SEXTO.- De conformidad con lo dispuesto en los artículos 394 y 398 de la Ley de Enjuiciamiento Civil procede la imposición de las costas procesales de esta alzada a la parte apelante. Al estimarse la impugnación de la parte actora no se hace especial pronunciamiento sobre sus costas.
Fallo
Vistos los artículos citados y los de legal y pertinente aplicación, F A L L A M O S Se desestima el recurso interpuesto por la letrada de la Xunta de Galicia en representación de la Consellería de Medio Rural contra la sentencia de fecha 21 de enero de 2019 dictada por el Juzgado de Primera Instancia Nº 3 de Lugo.Se estima la impugnación interpuesta por la representación procesal de Leocadia , Calixto , Lidia , Carlos y Lucía y en consecuencia se estima la demanda en su totalidad.

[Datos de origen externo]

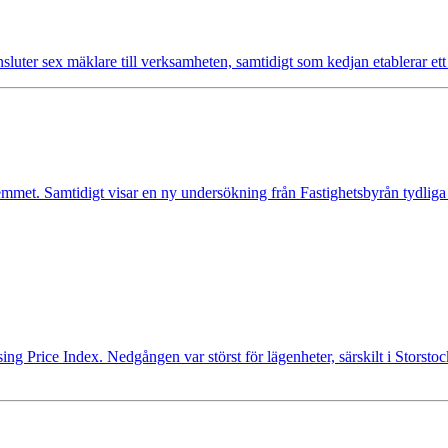
nsluter sex mäklare till verksamheten, samtidigt som kedjan etablerar et
mmet. Samtidigt visar en ny undersökning från Fastighetsbyrån tydliga
ng Price Index. Nedgången var störst för lägenheter, särskilt i Storst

Con imposición a la apelante de las costas de esta alzada.
Procédase a dar al depósito el destino previsto de conformidad con lo dispuesto en la Disposición Adicional Decimoquinta de la L.O.P.J, si se hubiese constituido.
Contra dicha resolución no cabe recurso ordinario alguno, sin perjuicio de que pueda interponerse el recurso extraordinario de casación o por infracción procesal, si concurre alguno de los supuestos previstos en los artículos 469 y 477 de la Ley de Enjuiciamiento Civil, en cuyo caso el plazo para la interposición del recurso será el de veinte días, debiendo interponerse el recurso ante este mismo Tribunal.
Así, por esta nuestra Sentencia, lo pronunciamos, mandamos y firmamos.